J.-D. C. : C’est un point fondamental, car cela concerne les relations avec la justice. Les chefs d’entreprise doivent savoir où se situe clairement la limite entre ce qu’ils peuvent ou ne peuvent pas faire. En cas de dépassement, ils risquent des sanctions administratives, pénales, et des atteintes à leur réputation – les fraudeurs volontaires étant l’exception. Les organisations patronales réclament constamment une simplification des normes tout en souhaitant parallèlement l’ajout de règles pour garantir leur sécurité juridique.

Elles tentent ainsi de répondre à l’énorme pouvoir des juges administratifs, civils et commerciaux, qui exercent leur influence à partir d’une certaine vision sociétale. La frontière est donc définie par la loi et la jurisprudence, et elle reste floue. Les organisations patronales estiment que plus la loi est précise, plus elle les protégera des jugements, ce qui est une vue simpliste : le pouvoir d’interprétation de ces juges est large et indépendant.

En contrepartie, il est essentiel que les juges soient plus en phase avec la société, en acceptant, tout en respectant leur indépendance, de dialoguer « à froid » avec les entreprises, les syndicats de travailleurs, les maires, etc., afin d’évaluer les impacts de leurs décisions et de considérer des enjeux au-delà du cadre purement juridique.

Le Premier ministre Michel Barnier a suggéré que la France surtransposa les directives européennes, est-ce une réalité ?

J.-D. C. : Cela résulte de plusieurs facteurs. Lorsque l’on introduce une directive européenne, la réaction initiale de l’administration française est souvent de la juger mal conçue et de chercher à la réécrire lors de sa transposition. Par la suite, si cette nouvelle loi est acceptable, on tend à considérer que l’ancienne loi nationale était de meilleure qualité… Ainsi, on se retrouve avec les deux qui coexistent, sur le fond et l’application.

De plus, si une directive indique, par exemple, qu’il doit y avoir une valeur limite de 10 pour une substance chimique, alors qu’une agence française d’évaluation du risque préconise 8, le fonctionnaire qui valide le passage de 8 à 10 prend des risques sur le plan pénal en cas de problème. Par conséquent, il cherchera à conserver le 8. Cela dit, d’importants progrès ont été réalisés ces dernières années, et la surtransposition a diminué. Il faut également reconnaître que la surtransposition n’est pas toujours synonyme de négativité, elle peut revêtir un intérêt.

Comment réduire effectivement l’inflation normative ?

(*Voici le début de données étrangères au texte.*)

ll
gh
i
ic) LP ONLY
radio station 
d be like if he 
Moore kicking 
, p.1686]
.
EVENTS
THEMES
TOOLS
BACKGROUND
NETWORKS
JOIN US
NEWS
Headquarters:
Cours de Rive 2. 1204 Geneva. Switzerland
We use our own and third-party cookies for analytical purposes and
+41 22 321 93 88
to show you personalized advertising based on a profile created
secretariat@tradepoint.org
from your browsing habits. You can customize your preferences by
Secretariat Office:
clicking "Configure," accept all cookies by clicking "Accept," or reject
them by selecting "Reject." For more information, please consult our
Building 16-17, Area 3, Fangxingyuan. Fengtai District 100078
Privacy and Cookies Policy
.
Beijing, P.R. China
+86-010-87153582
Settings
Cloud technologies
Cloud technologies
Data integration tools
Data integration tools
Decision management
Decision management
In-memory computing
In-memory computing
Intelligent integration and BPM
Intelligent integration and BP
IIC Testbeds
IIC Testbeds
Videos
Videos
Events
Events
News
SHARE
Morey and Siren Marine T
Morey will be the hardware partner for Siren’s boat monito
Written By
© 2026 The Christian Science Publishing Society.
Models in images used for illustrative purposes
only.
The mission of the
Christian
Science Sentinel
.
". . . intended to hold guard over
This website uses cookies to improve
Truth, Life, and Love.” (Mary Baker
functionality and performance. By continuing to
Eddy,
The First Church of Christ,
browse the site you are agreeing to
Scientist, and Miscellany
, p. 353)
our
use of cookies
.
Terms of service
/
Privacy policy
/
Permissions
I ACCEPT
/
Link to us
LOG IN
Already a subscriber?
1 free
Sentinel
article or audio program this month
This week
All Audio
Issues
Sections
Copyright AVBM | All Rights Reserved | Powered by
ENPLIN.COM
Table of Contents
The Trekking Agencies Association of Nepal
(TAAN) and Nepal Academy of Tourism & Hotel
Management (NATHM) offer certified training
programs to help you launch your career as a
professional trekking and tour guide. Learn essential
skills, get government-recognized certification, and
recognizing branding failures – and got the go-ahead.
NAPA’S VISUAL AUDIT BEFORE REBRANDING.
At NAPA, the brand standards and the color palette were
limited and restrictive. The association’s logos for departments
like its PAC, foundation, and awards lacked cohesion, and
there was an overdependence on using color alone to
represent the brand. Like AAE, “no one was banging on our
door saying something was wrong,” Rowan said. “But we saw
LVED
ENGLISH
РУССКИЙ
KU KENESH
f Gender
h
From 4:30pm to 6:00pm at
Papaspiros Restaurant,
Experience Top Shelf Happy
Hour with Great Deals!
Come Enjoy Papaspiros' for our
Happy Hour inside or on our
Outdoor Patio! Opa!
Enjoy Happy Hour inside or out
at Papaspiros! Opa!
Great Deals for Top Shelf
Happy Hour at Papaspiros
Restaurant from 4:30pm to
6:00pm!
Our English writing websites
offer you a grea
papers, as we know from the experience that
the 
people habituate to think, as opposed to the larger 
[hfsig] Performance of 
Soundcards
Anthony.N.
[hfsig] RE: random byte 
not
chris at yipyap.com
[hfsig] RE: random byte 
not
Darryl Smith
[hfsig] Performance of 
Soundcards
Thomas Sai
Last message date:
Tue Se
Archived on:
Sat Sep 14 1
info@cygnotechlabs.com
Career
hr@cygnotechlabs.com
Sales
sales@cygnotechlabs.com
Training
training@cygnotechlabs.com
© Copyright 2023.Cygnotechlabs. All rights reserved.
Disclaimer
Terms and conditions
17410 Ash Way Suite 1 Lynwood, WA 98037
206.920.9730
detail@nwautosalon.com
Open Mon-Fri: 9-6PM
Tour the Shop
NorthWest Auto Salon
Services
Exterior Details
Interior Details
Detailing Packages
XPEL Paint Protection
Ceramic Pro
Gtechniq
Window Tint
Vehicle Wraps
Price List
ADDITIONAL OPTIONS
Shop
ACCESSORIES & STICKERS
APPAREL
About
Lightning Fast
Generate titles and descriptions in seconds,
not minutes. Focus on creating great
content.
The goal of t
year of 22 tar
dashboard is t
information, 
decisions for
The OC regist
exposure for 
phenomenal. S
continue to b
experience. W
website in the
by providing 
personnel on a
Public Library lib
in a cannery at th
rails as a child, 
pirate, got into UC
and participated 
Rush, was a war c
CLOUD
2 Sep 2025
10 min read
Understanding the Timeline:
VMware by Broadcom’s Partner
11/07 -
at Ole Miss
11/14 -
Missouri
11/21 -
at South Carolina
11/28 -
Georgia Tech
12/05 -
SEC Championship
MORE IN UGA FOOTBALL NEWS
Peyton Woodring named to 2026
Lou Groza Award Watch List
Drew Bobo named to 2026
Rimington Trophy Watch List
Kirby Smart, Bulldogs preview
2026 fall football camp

J.-D. C. : Il faut reconstruire des espaces de dialogue où les gens peuvent échanger et parvenir à des compromis, à l’image de ce qui se faisait dans les commissions du Plan. Pour cela, il est nécessaire que les organisations professionnelles deviennent plus conceptuelles, en développant une vision au lieu de se limiter à des postures, notamment antiétatiques.

Il n’existe pas de solution miracle. Toutefois, si nous ne parvenons pas à gérer cette situation, en produisant plus de normes que de résultats, les citoyens auront une impression encore plus forte d’écart entre la création des normes par l’État et l’amélioration de leur quotidien. Cela peut conduire à des constats selon lesquels la démocratie n’est pas efficace et qu’il faudrait réduire le cadre de l’État de droit. C’est là un véritable danger politique associé à l’inflation normative.